To bear a child and construct his body almost subconsciously is not enough. The work really commences when, by the power of thought and will, we conceive and create a character capable of manifesting an ideal.
And do not say that we have no power for realising such a thing. Innumerable instances of this very effective power could be brought out as proofs.
First of all, the effect of physical environment was recognised and studied long ago. It is by surrounding women with forms of art and beauty that, little by little, the ancient Greeks created the exceptionally harmonious race that they were.
Individual instances of the same fact are numerous. It is not rare to see a woman who, while pregnant, had looked at constantly and admired a beautiful picture or statue, giving birth to a child after the perfect likeness of this picture or statue….
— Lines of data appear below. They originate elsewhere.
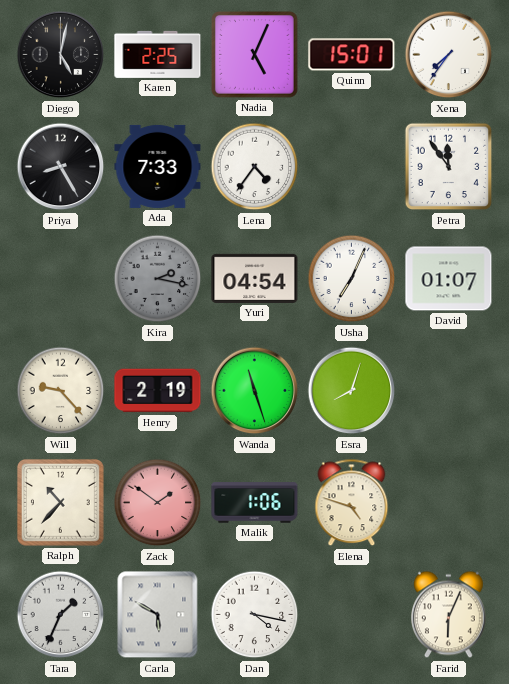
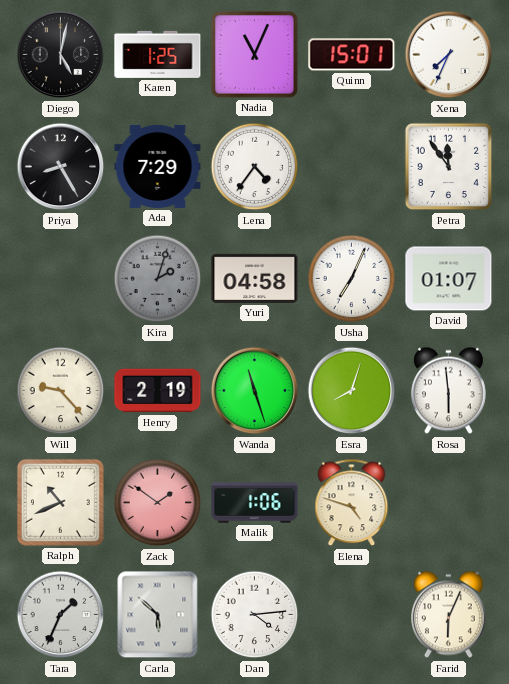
Karen: 2:25 -> 1:25
Nadia: 5:04 -> 11:04
Xena: 7:36 -> 7:34
Ada: 7:33 -> 7:29
Kira: 2:17 -> 2:03
Yuri: 04:54 -> 04:58
Rosa: none -> 5:59
Ralph: 10:37 -> 10:41
Carla: 5:50 -> 5:52
Dan: 4:17 -> 4:14
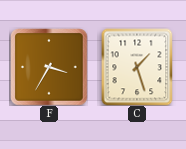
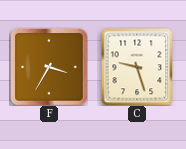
C: 1:27 -> 9:27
But if we can obtain such results on the physical plane where the materials are the least plastic, how much more soon the psychological plane where the influence of thought and will is so powerful. Why accept the obscure bonds of heredity and atavism — which are nothing else than subconscious preferences for our own trend of character — when we can, by concentration and will, call into being a type constructed according to the highest ideal we are able to conceive? With this effort, maternity becomes truly precious and sacred; indeed with this, we enter the glorious work of the Spirit, and womanhood rises above animality and its ordinary instincts, towards real humanity and its powers (1).”
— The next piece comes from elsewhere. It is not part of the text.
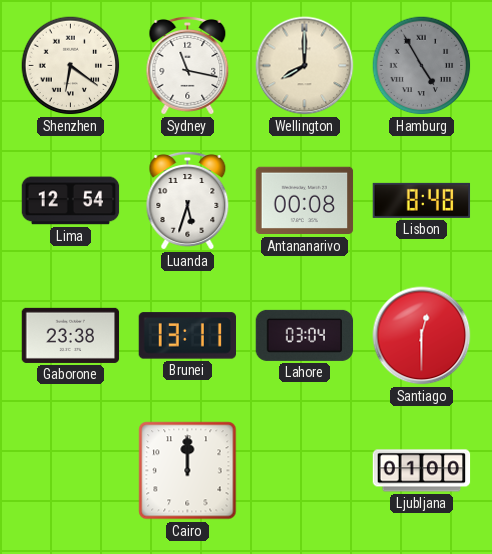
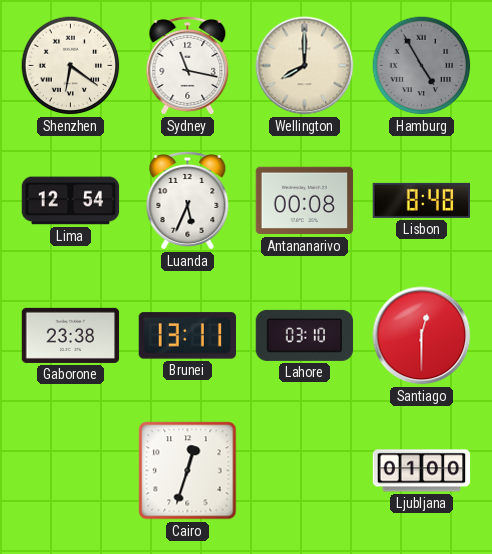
Luanda: 5:33 -> 5:34
Lahore: 03:04 -> 03:10
Cairo: 12:00 -> 12:33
The true solution to the problem of childhood libidinal disturbance is augmenting the creative psyche of would-be parents along a spiritual perspective, perfecting the aspiration for being gifted with a noble soul. Like an artist who creates a marvellous art on a strip of canvas, the aspiring parents have embarked to bring forth a new consciousness in the matrix of space and time.
Reference
1. The Mother. Collected Works of the Mother, Volume 2. Cent. ed. Pondicherry. Sri Aurobindo Ashram Trust; 1978, pp. 153-4.
Dr. Soumitra Basu, a practising psychiatrist and member of SAIIIHR, is the Director of a school of psychology, Integral Yoga Psychology. He is also one of the editors of NAMAH.